Austellung zur Philospohie

2014 trat dann der Österreicher Heinrich Kronbichler auf den Plan. Der Inhaber des bundesweit tätigen Bildungsunternehmens WBS Training AG hat seitdem schon viel in Pommritz investiert. Nicht nur die frische Fassade des Gutshauses kündet davon. Auch der vor Jahren begonnene und bereits weit fortgeschrittene, dann aber lange unterbrochene Umbau einer großen Scheune konnte abgeschlossen werden. Im Mai wurde darin die Philosophie-Ausstellung Sophia eröffnet. Nebenan entstehen gerade einfache Übernachtungsmöglichkeiten für Schulklassen und andere Gruppen.
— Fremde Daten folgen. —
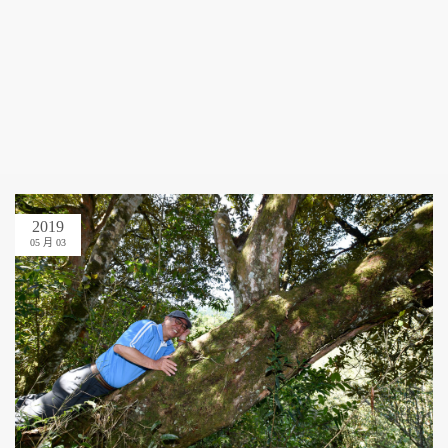
2019
05 月 03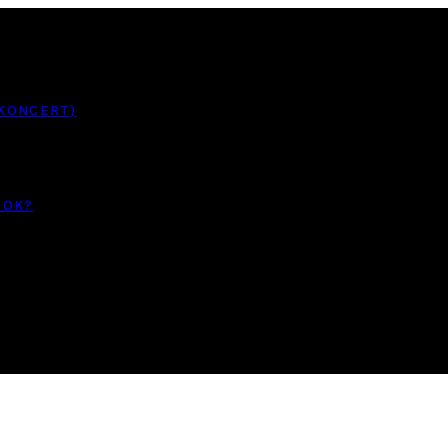
 KONCERT)
TOK?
In ein bis zwei Monaten sollen diese Räume fertig sein. Während dort noch gebaut wird, herrscht auch davor reges Treiben. Ein Unterstand wurde eingehaust, dort steht nun eine Saftpresse. Gerade werden die Äpfel der zum Gut gehörenden Streuobstwiesen verarbeitet. Palettenweise stehen bereits gefüllte Saftkisten bereit. Sie werden auch ins vegane Hotel nach Berlin geliefert, das Kronbichler ebenfalls gehört.

Doch auch in der Ära nach dem Lebensgut müssen in Pommritz die Weichen immer mal wieder neu gestellt werden. Angesichts der zum Gut gehörenden Flächen sollten hier eigentlich vor allem Weiterbildungsmaßnahmen im Bereich Garten- und Landschaftsbau laufen. Erste Versuche gab es im vorigen Jahr, dabei entstand im Park auch ein Barfußpfad. „Aber derzeit gibt es seitens der Arbeitsagenturen und Jobcenter für solche Maßnahmen keinen Bedarf“, sagt Detlev Hauenschild. Stattdessen setzt er nun auf Vorträge, Seminare, Schulungen – die „Lebensschule Gut Pommritz“.

Interesse für MINT-Fächer wecken

Unter dem Titel „Ideenschmiede“ findet am Sonnabend eine erste Veranstaltung statt. Dann gibt der Politikwissenschaftler und Psychologe Volker Schwabe, der auch in der beruflichen Beratung tätig ist, einen „Unterhaltsamen Einblick in die Gesichtsanalyse“. Detlev Hauenschild hat ihn selbst auf einem Seminar kennengelernt und findet, das ist ein Thema, das viele interessieren könnte. Wie weiter im Beruf? Mit dieser Frage hat sich auch Hauenschild, der Maschinenbau studiert hat, schon oft beschäftigt. Nach 1989, als er sich selbst neu orientieren musste. Und in den letzten Jahren während seiner Tätigkeiten im Bereich Personalwesen und -vermittlung sowie als Dozent bei verschiedenen Bildungsträgern.

Unternehmen, die Mitarbeiter schulen oder über neue Strategien nachdenken wollen, sieht er als eine Zielgruppe für die Pommritzer Lebensschule. Unter anderem hat er die Idee für ein sogenanntes MINT-Camp entwickelt. Das soll bei Jugendlichen frühzeitig das Interesse für die naturwissenschaftlichen Fächer wecken und sie mit Unternehmen in der Region zusammenbringen, die in diesem Bereich Fachkräfte brauchen. Noch manche Idee steht auf dem Papier und wartet auf Realisierung. Pommritz ist auch für Detlev Hauenschild eine neue berufliche Herausforderung.

„Ein unterhaltsamer Einblick in die Gesichtsanalyse“ am 5. November 10 bis 18 Uhr in der Lebensschule Gut Pommritz, Ticket: 29 Euro inklusive vegetarischem Buffet und Getränken.